With regard to the first element, that the plaintiffs suffered from exposure greater than normal background levels, the Court of Appeals agreed with the District Court that the proposed expert evidence did not reflect exposure of any specified individuals within the class. The District Court rejected the expert risk assessment because it represented an average exposure, not the exposure of any actual class member, and rejected the expert report because it assumed a constant value for exposure during lengthy time periods and averaged the class members' exposure. The Court of Appeals affirmed, holding that "Plaintiffs cannot substitute evidence of exposure to actual class members with evidence of hypothetical, composite persons ... Averages or community-wide estimations would not be probative of any individual's claim[.]" Moreover, the Court of Appeals took issue with plaintiffs' expert report because "under the plaintiffs' proposed modeling ... a class member who lived in the village from 1988-89 – a full decade after the dumping ended – would be assumed to have been exposed to the same concentration ... as a person living in the same neighborhood from 1968-69 when the dumping occurred."

With regard to the second element, proof that a concentration of vinyl chloride would create a significant risk for all class members of contracting a serious disease, the Court of Appeals held that the District Court properly identified various problems with the plaintiffs' proposed evidence, as the plaintiffs proposed "a single concentration without accounting for the age of the class member being exposed, the length of exposure, other individual factors such as medical history, or showing the exposure was so toxic that such individual factors are irrelevant." Finally, with regard to the third element, whether the proposed medical monitoring regime is medically necessary, the Court of Appeals held that the District Court properly rejected the plaintiffs' "conclusory allegation that they could prove the need for serial MRIs on a classwide basis" in light of the fact that there were conflicting expert reports regarding whether a regime for the entire class could be developed despite the class members' differing ages, medical histories, genetic predispositions, and tolerance of serial MRIs.

Plaintiffs' Failure to Satisfy Predominance and Superiority Needed to Maintain a Class Action Under Rule 23(b)(3)
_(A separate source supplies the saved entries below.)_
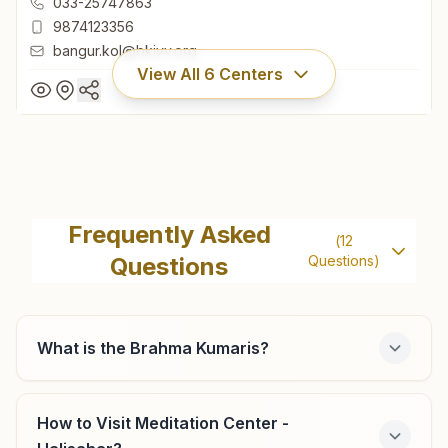
033-25747863
9874123356
bangur.kol@bkivv.org
View All
6
Centers
Kolkata Bangur Avenue
'rajyoga Bhawan', 81/1, Bangur Avenue, Block 'c', V.i.p.
Frequently Asked
(
12
Road Side, Kolkata, 700055, West Bengal, India
Questions
Questions)
033-25747863
9874123356
bangur.kol@bkivv.org
What is the Brahma Kumaris?
How to Visit Meditation Center -
Shyam Nagar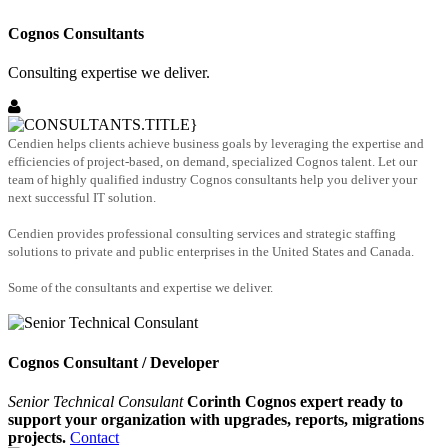
Cognos Consultants
Consulting expertise we deliver.
Cendien helps clients achieve business goals by leveraging the expertise and
efficiencies of project-based, on demand, specialized Cognos talent. Let our
team of highly qualified industry Cognos consultants help you deliver your
next successful IT solution.
Cendien provides professional consulting services and strategic staffing
solutions to private and public enterprises in the United States and Canada.
Some of the consultants and expertise we deliver.
Cognos Consultant / Developer
Senior Technical Consulant
Corinth Cognos expert ready to
support your organization with upgrades, reports, migrations
projects.
Contact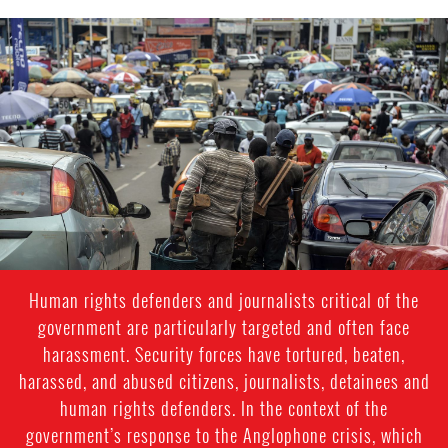
cameroon-
urban-
context.jpg
Human rights defenders and journalists critical of the
government are particularly targeted and often face
harassment. Security forces have tortured, beaten,
harassed, and abused citizens, journalists, detainees and
human rights defenders. In the context of the
government’s response to the Anglophone crisis, which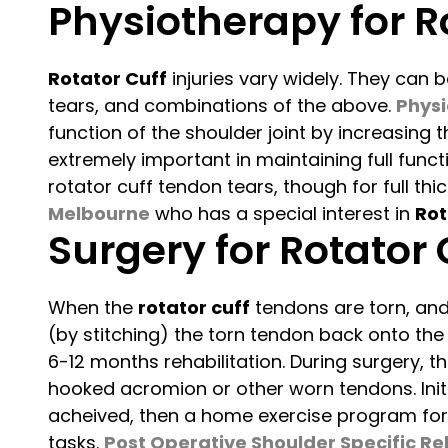
Physiotherapy for Ro
Rotator Cuff
injuries vary widely. They can b
tears, and combinations of the above.
Physi
function of the shoulder joint by increasing 
extremely important in maintaining full func
rotator cuff tendon tears, though for full t
Melbourne
who has a special interest in
Rot
Surgery for Rotator 
When the
rotator cuff
tendons are torn, and
(by stitching) the torn tendon back onto the
6-12 months rehabilitation. During surgery, t
hooked acromion or other worn tendons. Initia
acheived, then a home exercise program for t
tasks.
Post Operative Shoulder Specific Re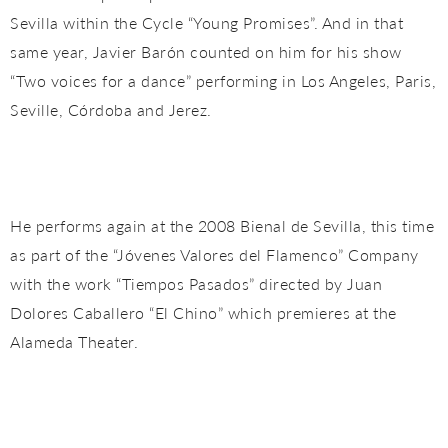
Sevilla within the Cycle “Young Promises”. And in that
same year, Javier Barón counted on him for his show
“Two voices for a dance” performing in Los Angeles, Paris,
Seville, Córdoba and Jerez.
He performs again at the 2008 Bienal de Sevilla, this time
as part of the “Jóvenes Valores del Flamenco” Company
with the work “Tiempos Pasados” directed by Juan
Dolores Caballero “El Chino” which premieres at the
Alameda Theater.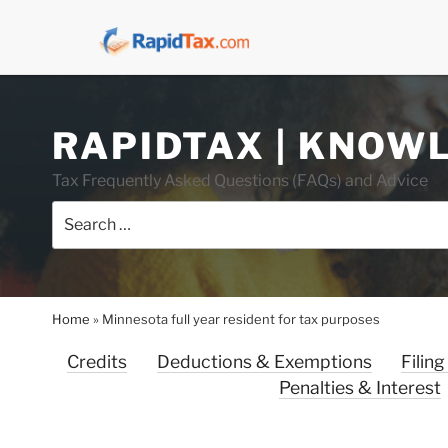
Skip
RAPIDTAX | KNOW
to
content
Tax Frequently Asked Questions (FAQs) and Advice
Search
for:
Home
»
Minnesota full year resident for tax purposes
Credits
Deductions & Exemptions
Filing
Penalties & Interest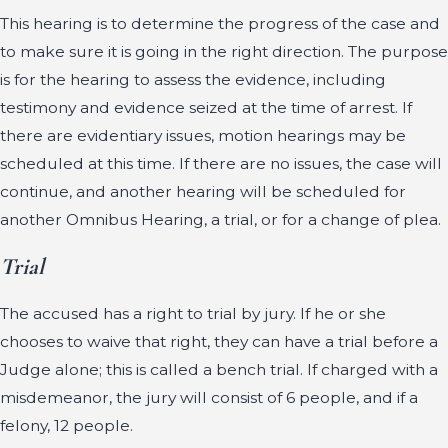
This hearing is to determine the progress of the case and
to make sure it is going in the right direction. The purpose
is for the hearing to assess the evidence, including
testimony and evidence seized at the time of arrest. If
there are evidentiary issues, motion hearings may be
scheduled at this time. If there are no issues, the case will
continue, and another hearing will be scheduled for
another Omnibus Hearing, a trial, or for a change of plea.
Trial
The accused has a right to trial by jury. If he or she
chooses to waive that right, they can have a trial before a
Judge alone; this is called a bench trial. If charged with a
misdemeanor, the jury will consist of 6 people, and if a
felony, 12 people.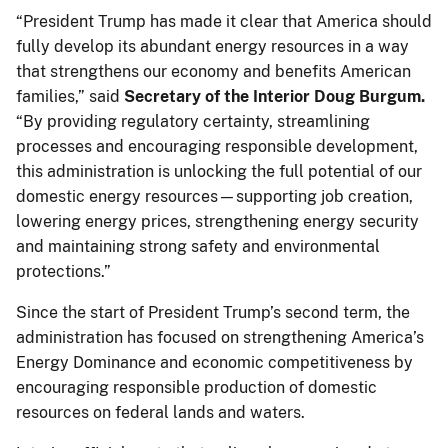
“President Trump has made it clear that America should
fully develop its abundant energy resources in a way
that strengthens our economy and benefits American
families,” said
Secretary of the Interior Doug Burgum.
“By providing regulatory certainty, streamlining
processes and encouraging responsible development,
this administration is unlocking the full potential of our
domestic energy resources—supporting job creation,
lowering energy prices, strengthening energy security
and maintaining strong safety and environmental
protections.”
Since the start of President Trump’s second term, the
administration has focused on strengthening America’s
Energy Dominance and economic competitiveness by
encouraging responsible production of domestic
resources on federal lands and waters.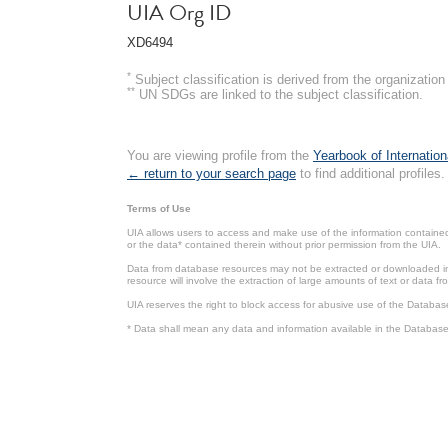
UIA Org ID
XD6494
*
Subject classification is derived from the organizati
**
UN SDGs are linked to the subject classification.
You are viewing profile from the
Yearbook of Internation
← return to your search page
to find additional profiles.
Terms of Use
UIA allows users to access and make use of the information contained 
or the data* contained therein without prior permission from the UIA.
Data from database resources may not be extracted or downloaded in b
resource will involve the extraction of large amounts of text or data 
UIA reserves the right to block access for abusive use of the Databas
* Data shall mean any data and information available in the Database 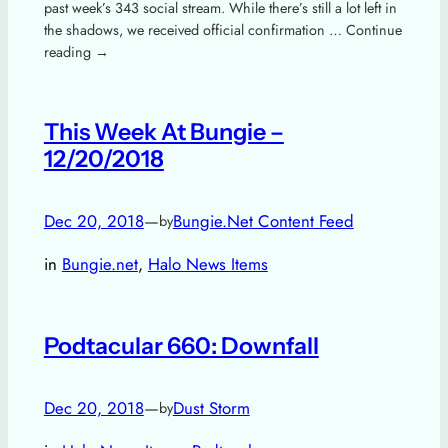
past week’s 343 social stream. While there’s still a lot left in
the shadows, we received official confirmation … Continue
reading →
This Week At Bungie –
12/20/2018
Dec 20, 2018
—
Bungie.Net Content Feed
by
in
Bungie.net
, 
Halo News Items
Podtacular 660: Downfall
Dec 20, 2018
—
Dust Storm
by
After finding that the plaintiffs failed to satisfy the cohesiveness needed to maintain a class action under Rule 23(b)(2), the Court of Appeals held that the plaintiffs also failed to satisfy the predominance and superiority needed to maintain a class action under Rule 23(b)(3). The Court of Appeals noted that "[t]he requirements of predominance and superiority for maintaining a class action under Rule 23(b)(3) are less stringent than the cohesiveness requirement of Rule 23(b)(2)," but stated that "the two inquiries are similar." Therefore, the Court of Appeals, citing back to its discussion of the requirements of Rule 23(b)(2), held that the plaintiffs did not satisfy the requirements of Rule 23(b)(3).
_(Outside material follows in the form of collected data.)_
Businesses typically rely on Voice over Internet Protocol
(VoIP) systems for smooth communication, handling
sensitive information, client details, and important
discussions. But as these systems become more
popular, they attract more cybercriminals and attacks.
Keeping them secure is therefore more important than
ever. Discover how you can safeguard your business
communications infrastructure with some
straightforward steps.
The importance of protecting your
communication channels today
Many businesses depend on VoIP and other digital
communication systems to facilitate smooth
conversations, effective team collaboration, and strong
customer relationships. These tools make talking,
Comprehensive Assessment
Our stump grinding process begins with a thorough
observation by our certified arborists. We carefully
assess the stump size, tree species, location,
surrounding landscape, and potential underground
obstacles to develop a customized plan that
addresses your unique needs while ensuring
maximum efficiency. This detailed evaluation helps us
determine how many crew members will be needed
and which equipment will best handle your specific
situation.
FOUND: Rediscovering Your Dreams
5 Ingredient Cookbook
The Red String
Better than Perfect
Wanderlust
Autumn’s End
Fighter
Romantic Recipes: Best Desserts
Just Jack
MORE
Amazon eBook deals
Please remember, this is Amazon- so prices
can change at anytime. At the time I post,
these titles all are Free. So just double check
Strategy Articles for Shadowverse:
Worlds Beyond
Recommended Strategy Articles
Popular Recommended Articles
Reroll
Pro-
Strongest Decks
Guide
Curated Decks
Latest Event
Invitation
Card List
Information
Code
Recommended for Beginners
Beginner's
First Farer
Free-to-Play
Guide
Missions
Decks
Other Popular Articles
Overall, it appears that the Supreme Court's decision in Wal-Mart Stores set into motion a shift in how the 3rd Circuit Court of Appeals considers motions for class certification. Importantly, in Gates, the Court of Appeals placed great weight on the Supreme Court's clarification in Wal-Mart Stores that "Rule 23(b)(2) applies only when a single injunction or declaratory judgment would provide relief to each member of the class," holding that such relief is impossible here due to individual issues unrelated to the monetary nature of the claim." In Gates, the Court of Appeals' strict adherence to the standards articulated in Wal- Mart Stores leaves us to question, just as the Court of Appeals itself questioned, whether a medical monitoring class can ever be certified in the future.